También hay algunas cuerdas punks resonando y prueba de ello era como el público se mataba en el mosh mientras sonaba “Lo hago mal, me siento bien”, con un integrante de Motochorros como invitado y rasgueos de guitarra que parecían motosierras. Pero ojo, no cualquiera: otra cosa que sonó en reiteradas oportunidades fue el cántico “Y ya lo ve, y ya lo ve, el que no salta, votó a Milei” y, al ritmo de “El español”, uno de los hits de la banda, “Milei botón, Milei botón”. Todo una declaración de principios, también, desde abajo del escenario.
Hay algo de ese rock llamado “Post Punkdémico”, que muy bien rastreó y sistematizó Delfina Montagna en su notable libro Hacer bandas es gratis, flotando en el aire en este Vorterix cruzado por humo clandestino de marihuana y remeras de Fun People. Algo que los hace tirar paredes con bandas como Buenos Vampiros, Mujer Cebra, Dum Chica, Winona Riders y tantas otras. También podemos imaginar el maridaje con ciertos grupos de la escena independiente de la década pasada: no es difícil pensarla tocando en el viejo Zaguán Sur, junto a las bandas más rockeras de esa época, canciones como “Cuero negro” o “Guerrero Atípico”.
Algunos dirán, sonoridades y estéticas oscuras para tiempos oscuros. Otros lo vincularán con el rock devenido en tradición que nunca deja de volver más allá de los agoreros de siempre. Lo cierto es que Camionero, más allá de cualquier moda, ratificó su inmejorable presente, con una comunidad fiel que también se mostró receptiva a todo aquel que quisiese acercarse, regalándole ilustraciones y fanzines que brindaron una seducción visual propia de los tugurios de los ochenta.

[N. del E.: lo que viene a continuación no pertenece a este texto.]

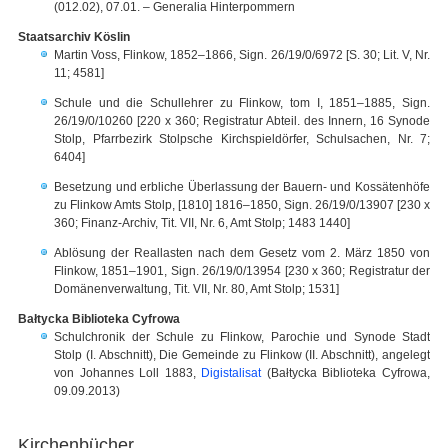
(012.02), 07.01. – Generalia Hinterpommern
Staatsarchiv Köslin
Martin Voss, Flinkow, 1852–1866, Sign. 26/19/0/6972 [S. 30; Lit. V, Nr.
11; 4581]
Schule und die Schullehrer zu Flinkow, tom I, 1851–1885, Sign.
26/19/0/10260 [220 x 360; Registratur Abteil. des Innern, 16 Synode
Stolp, Pfarrbezirk Stolpsche Kirchspieldörfer, Schulsachen, Nr. 7;
6404]
Besetzung und erbliche Überlassung der Bauern- und Kossätenhöfe
zu Flinkow Amts Stolp, [1810] 1816–1850, Sign. 26/19/0/13907 [230 x
360; Finanz-Archiv, Tit. VII, Nr. 6, Amt Stolp; 1483 1440]
Ablösung der Reallasten nach dem Gesetz vom 2. März 1850 von
Flinkow, 1851–1901, Sign. 26/19/0/13954 [230 x 360; Registratur der
Domänenverwaltung, Tit. VII, Nr. 80, Amt Stolp; 1531]
Bałtycka Biblioteka Cyfrowa
Schulchronik der Schule zu Flinkow, Parochie und Synode Stadt
Stolp (I. Abschnitt), Die Gemeinde zu Flinkow (II. Abschnitt), angelegt
von Johannes Loll 1883,
Digistalisat
(Bałtycka Biblioteka Cyfrowa,
09.09.2013)
Kirchenbücher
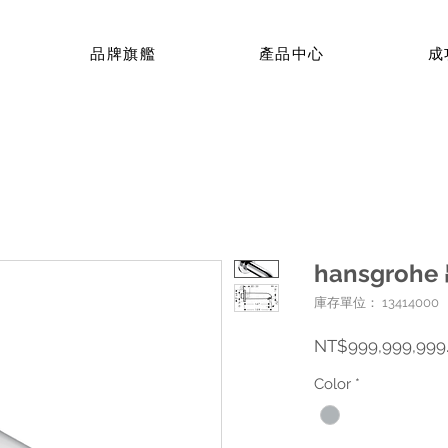
品牌旗艦
產品中心
成
hansgroh
庫存單位： 13414000
NT$999,999,999
Color
*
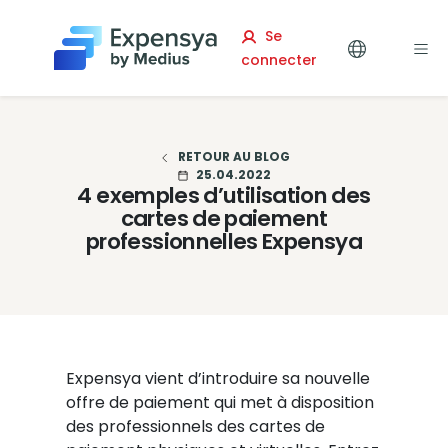
Expensya
Se
connecter
RETOUR AU BLOG
25.04.2022
4 exemples d’utilisation des
cartes de paiement
professionnelles Expensya
Expensya vient d’introduire sa nouvelle
offre de paiement qui met à disposition
des professionnels des cartes de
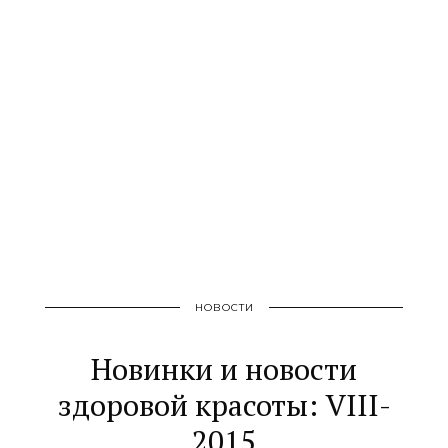
НОВОСТИ
Новинки и новости
здоровой красоты: VIII-
2015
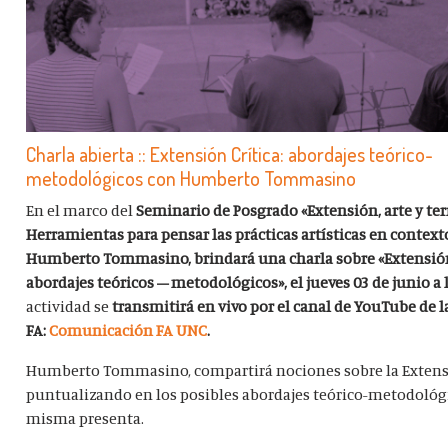
Charla abierta :: Extensión Crítica: abordajes teórico-
metodológicos con Humberto Tommasino
En el marco del
Seminario de Posgrado «Extensión, arte y ter
Herramientas para pensar las prácticas artísticas en context
Humberto Tommasino, brindará una charla sobre
«Extensión
abordajes teóricos – metodológicos», el
jueves 03 de junio a 
actividad se
transmitirá en vivo por el canal de YouTube de l
FA:
Comunicación FA UNC
.
Humberto Tommasino, compartirá nociones sobre la Extensi
puntualizando en los posibles abordajes teórico-metodológ
misma presenta.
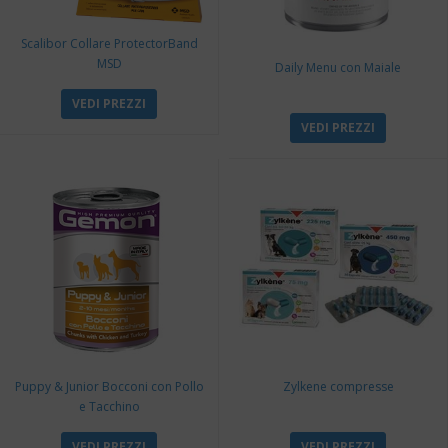
Scalibor Collare ProtectorBand
MSD
Daily Menu con Maiale
VEDI PREZZI
VEDI PREZZI
Puppy & Junior Bocconi con Pollo
Zylkene compresse
e Tacchino
VEDI PREZZI
VEDI PREZZI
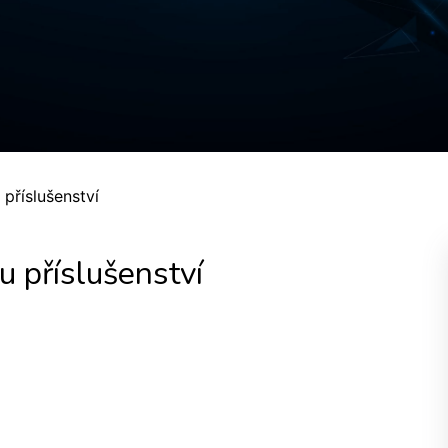
příslušenství
u příslušenství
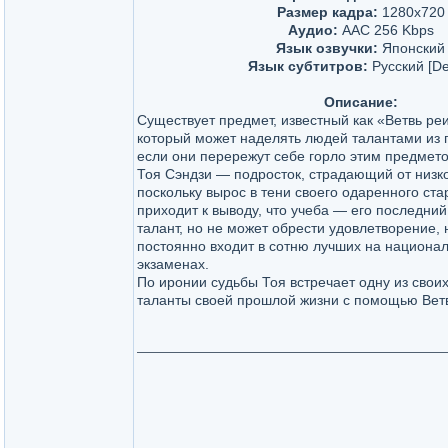
Размер кадра:
1280х720
Аудио:
AAC 256 Kbps
Язык озвучки:
Японский
Язык субтитров:
Русский [De
Описание:
Существует предмет, известный как «Ветвь ре
который может наделять людей талантами из 
если они перережут себе горло этим предмет
Тоя Сэндзи — подросток, страдающий от низк
поскольку вырос в тени своего одаренного ста
приходит к выводу, что учеба — его последний
талант, но не может обрести удовлетворение, 
постоянно входит в сотню лучших на национа
экзаменах.
По иронии судьбы Тоя встречает одну из сво
таланты своей прошлой жизни с помощью Ветв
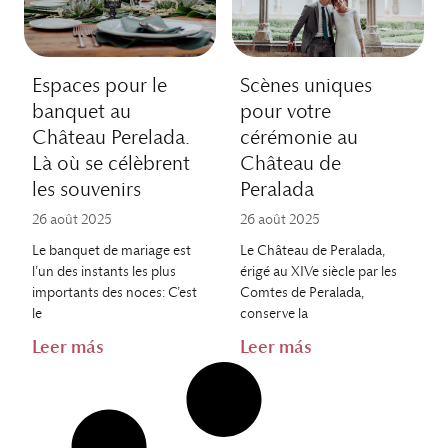
Espaces pour le
Scènes uniques
banquet au
pour votre
Château Perelada.
cérémonie au
Là où se célèbrent
Château de
les souvenirs
Peralada
26 août 2025
26 août 2025
Le banquet de mariage est
Le Château de Peralada,
l’un des instants les plus
érigé au XIVe siècle par les
importants des noces: C’est
Comtes de Peralada,
le
conserve la
Leer más
Leer más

Por eso reúne en su público a rockeros, punks, metaleros, stones, indies: una fauna que en otra época era impensada, la banda logró juntarlas.
La edición XVII de este ciclo terminó con “Súbete a mi cama” y “Mañana suburbana”, el tema que cierra el primer EP de la banda. Tuercas, tachas, camperas de cuero y jean; sonido valvular, con la estridencia necesaria, para sacudir a cualquier Genio del Abasto adormilado en tiempos de QRs y algo-ritmos. Camionero son la demostración de que no hay que inventar la pólvora para hacer canciones que sacudan mentes. A veces basta con darle una vuelta de tuerca más a aquellos sonidos clásicos que tanto nos emocionaron desde tiempos inmemoriales. El inodoro en el baño y la mesa en la cocina. Tomar una birra bien fría, putear al Gobierno y a seguir rockeando que la tracción a sangre continúa bombeando a toda velocidad.